Markus Söder: "Uns treibt die Sorge um, wie es weitergeht"
Der bayerische Finanzminister Markus Söder (CSU) spricht im Interview über den Umgang mit der Burka, über eigene Ambitionen und wo er den "Walhall" bayerischer Politik findet
Herr Söder, Sie lieben Bierzelt-Reden. Dabei mögen Sie gar kein Bier.
Söder: Ein ordentliches fränkisches oder bayerisches Bier schmeckt immer gut. Aber es stimmt: Ich trinke fast keinen Alkohol, weil ich viel arbeite und mir dabei einen klaren Kopf bewahren möchte.
Braucht’s das Bierzelt zur Inszenierung für den nächsten Regierungschef?
Söder: Das Bierzelt in Bayern ist Bestandteil der politischen Kultur. Nirgendwo sonst können Sie mit so vielen Menschen direkt und authentisch kommunizieren. Die Bierzelt-Rede ist auch eine anspruchsvolle Rede. Die Zuhörer sitzen nicht wie bei der Sonntagsmatinee andächtig nebeneinander, sondern an einem Biertisch und schauen nicht direkt zum Redner. Bierzelt ist der „Walhall“ der bayerischen Politik. Wenn man Bierzelt kann, ist man für die bayerische Politik geeignet.

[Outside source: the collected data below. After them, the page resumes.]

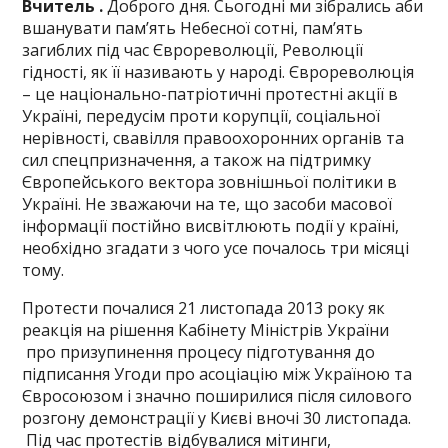
Вчитель .
Доброго дня. Сьогодні ми зібрались аби
вшанувати пам’ять Небесної сотні, пам’ять
загиблих під час Єврореволюції, Революції
гідності, як її називають у народі. Єврореволюція
– це національно-патріотичні протестні акції в
Україні, передусім проти корупції, соціальної
нерівності, свавілля правоохоронних органів та
сил спецпризначення, а також на підтримку
Європейського вектора зовнішньої політики в
Україні. Не зважаючи на те, що засоби масової
інформації постійно висвітлюють події у країні,
необхідно згадати з чого усе почалось три місяці
тому.
Протести почалися 21 листопада 2013 року як
реакція на рішення Кабінету Міністрів України
про призупинення процесу підготування до
підписання Угоди про асоціацію між Україною та
Євросоюзом і значно поширилися після силового
розгону демонстрації у Києві вночі 30 листопада.
Під час протестів відбувалися мітинги,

Sie wollen doch Ministerpräsident werden?
Söder: Wer sagt das?
Ich frage Sie.
Söder: Wir leben im Moment in einer besonders schweren Zeit. Die Bevölkerung ist tief verunsichert, obwohl es den Menschen eigentlich gut geht. Ich finde es mehr als unangemessen, jetzt über Personal zu spekulieren. Wir haben einen erfolgreichen Ministerpräsidenten. Horst Seehofer und ich arbeiten sehr gut zusammen. Ich versuche, meinen Beitrag für unser Land zu erbringen. Loyalität, Geschlossenheit und Teamgeist sind in diesen Zeiten Trumpf.

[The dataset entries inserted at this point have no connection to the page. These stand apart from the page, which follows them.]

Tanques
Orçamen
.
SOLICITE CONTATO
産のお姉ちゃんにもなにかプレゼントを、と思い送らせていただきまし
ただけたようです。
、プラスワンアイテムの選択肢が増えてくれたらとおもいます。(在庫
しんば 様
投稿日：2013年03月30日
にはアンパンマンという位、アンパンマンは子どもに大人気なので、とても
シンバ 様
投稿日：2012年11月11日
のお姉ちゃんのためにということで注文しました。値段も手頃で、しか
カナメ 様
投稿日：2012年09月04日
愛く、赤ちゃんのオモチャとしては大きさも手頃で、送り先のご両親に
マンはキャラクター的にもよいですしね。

Dieser Tage jährt sich die Öffnung der Grenze für die in Ungarn gestrandeten Flüchtlinge. Warum tut sich die CSU so schwer, stolz zu sein auf das, was gerade in Bayern geschafft wurde?
Söder: Uns treibt die Sorge um, wie es weitergeht. Natürlich haben wir Bayern eine große humanitäre Leistung vollbracht. Aber die Folgen der unkontrollierten Zuwanderung sind bis heute unabsehbar. Nach wie vor wissen wir nicht, wer sich wirklich alles im Land befindet. Wir brauchen jetzt kein „Wir schaffen das“, sondern ein „Wir haben verstanden“ und ein „Wir ändern das“. Die Mehrzahl der Menschen hierzulande spürt, dass die unkontrollierte Zuwanderung den Charakter des Landes verändern könnte. Und genau das wollen wir nicht.
Was muss denn geändert werden?
Söder: Klar ist, wir brauchen keine weitere Zuwanderung. Wir brauchen eher eine Rückführung. Statt den Familiennachzug zu erleichtern, müssen wir die Menschen in ihre Heimat zurückschicken, wenn der Bürgerkrieg vorbei ist.
Ist es nicht zynisch in Tagen, an denen uns die Bilder aus Aleppo erreichen, von Rückführung zu sprechen?
Söder: Deutschland hat den Menschen geholfen wie kein anderes Land in Europa, und wir helfen immer noch. Doch schon im Irak und Afghanistan gibt es laut Bundesinnenministerium sichere Gebiete, in die die Menschen zurückgehen können. Natürlich wird auch der Bürgerkrieg in Syrien irgendwann enden. Dann muss dieses Land wieder aufgebaut werden. Wer kann das besser als die einheimische Bevölkerung?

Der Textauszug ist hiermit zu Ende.